> **DESCRIPTION OF THE TASK**: Would you print the records below word for word, without the pictures?

Dataset entries

——

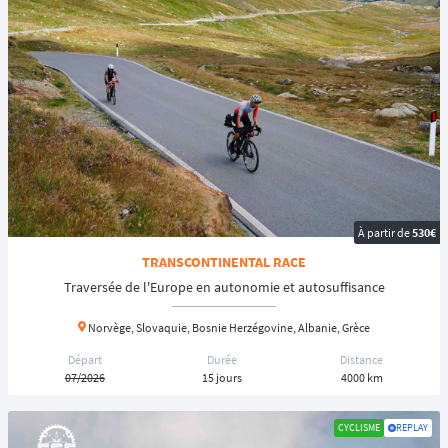
➡️
Épreuve Gravel, VTT ou Route :
Le Guide pour bien choisir son
aventure cycliste
Que vous visiez la ligne d'arrivée de la
Race Across France
ou que vous
cherchiez l'adrénaline d'un
BikingMan
, la France offre des routes
parfaitement adaptées à l'aventure sur bitume. Le cyclisme sur route se
réinvente, et c'est le moment idéal pour rejoindre le mouvement.
À partir de
530€
TRANSCONTINENTAL RACE
Traversée de l'Europe en autonomie et autosuffisance
Norvège, Slovaquie, Bosnie Herzégovine, Albanie, Grèce
Départ
Durée
Distance
07/2026
15 jours
4000 km
CYCLISME
REPLAY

——

> **SOLUTION FOR THIS EXERCISE**:
➡️
Épreuve Gravel, VTT ou Route :
Le Guide pour bien choisir son
aventure cycliste
Que vous visiez la ligne d'arrivée de la
Race Across France
ou que vous
cherchiez l'adrénaline d'un
BikingMan
, la France offre des routes
parfaitement adaptées à l'aventure sur bitume. Le cyclisme sur route se
réinvente, et c'est le moment idéal pour rejoindre le mouvement.
À partir de
530€
TRANSCONTINENTAL RACE
Traversée de l'Europe en autonomie et autosuffisance
Norvège, Slovaquie, Bosnie Herzégovine, Albanie, Grèce
Départ
Durée
Distance
07/2026
15 jours
4000 km
CYCLISME
REPLAY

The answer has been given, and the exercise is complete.